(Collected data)
........
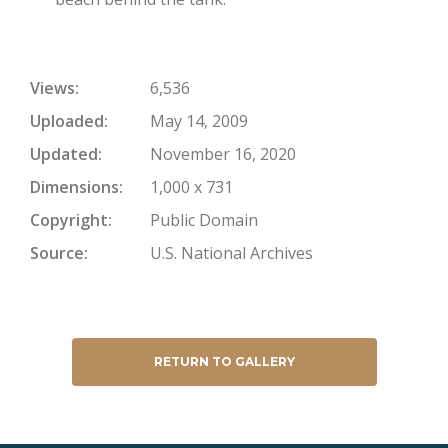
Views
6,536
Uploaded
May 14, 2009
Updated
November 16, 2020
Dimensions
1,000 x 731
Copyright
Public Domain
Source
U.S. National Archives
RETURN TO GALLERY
........
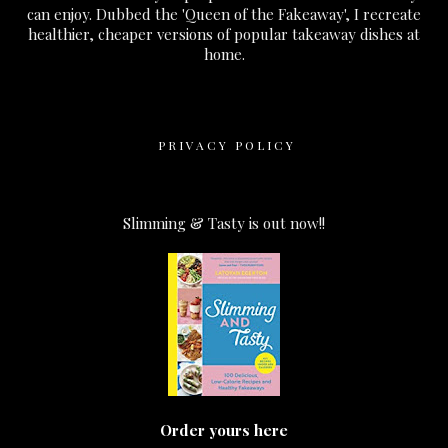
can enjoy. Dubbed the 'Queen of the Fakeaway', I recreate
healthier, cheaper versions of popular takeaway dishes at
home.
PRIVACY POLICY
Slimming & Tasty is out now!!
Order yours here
........
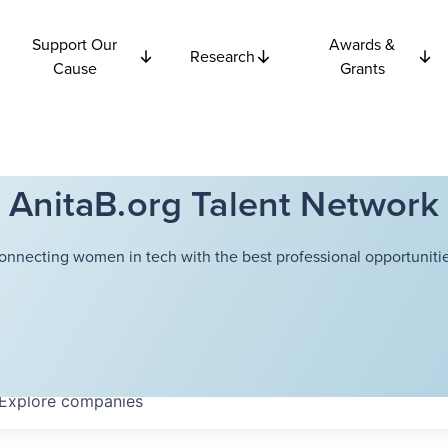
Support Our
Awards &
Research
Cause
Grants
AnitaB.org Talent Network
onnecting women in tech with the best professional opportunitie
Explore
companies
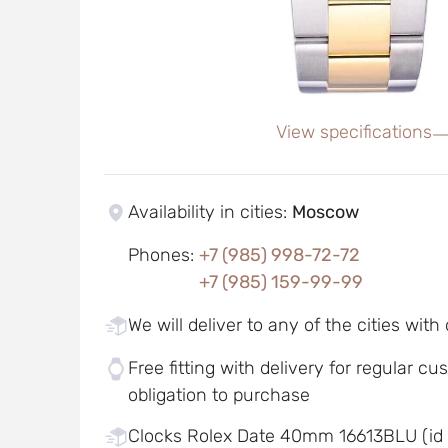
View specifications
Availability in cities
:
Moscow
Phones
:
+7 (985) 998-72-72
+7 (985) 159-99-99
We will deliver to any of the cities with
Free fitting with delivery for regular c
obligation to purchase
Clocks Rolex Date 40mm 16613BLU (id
........
Copy only these lines from the records above, exactly: the one with "Support Our", the one with "obligation to purchase", and those between. Skip the pictures.

Support Our
Awards &
Research
Cause
Grants
AnitaB.org Talent Network
onnecting women in tech with the best professional opportunitie
Explore
companies
View specifications
Availability in cities
:
Moscow
Phones
:
+7 (985) 998-72-72
+7 (985) 159-99-99
We will deliver to any of the cities with
Free fitting with delivery for regular c
obligation to purchase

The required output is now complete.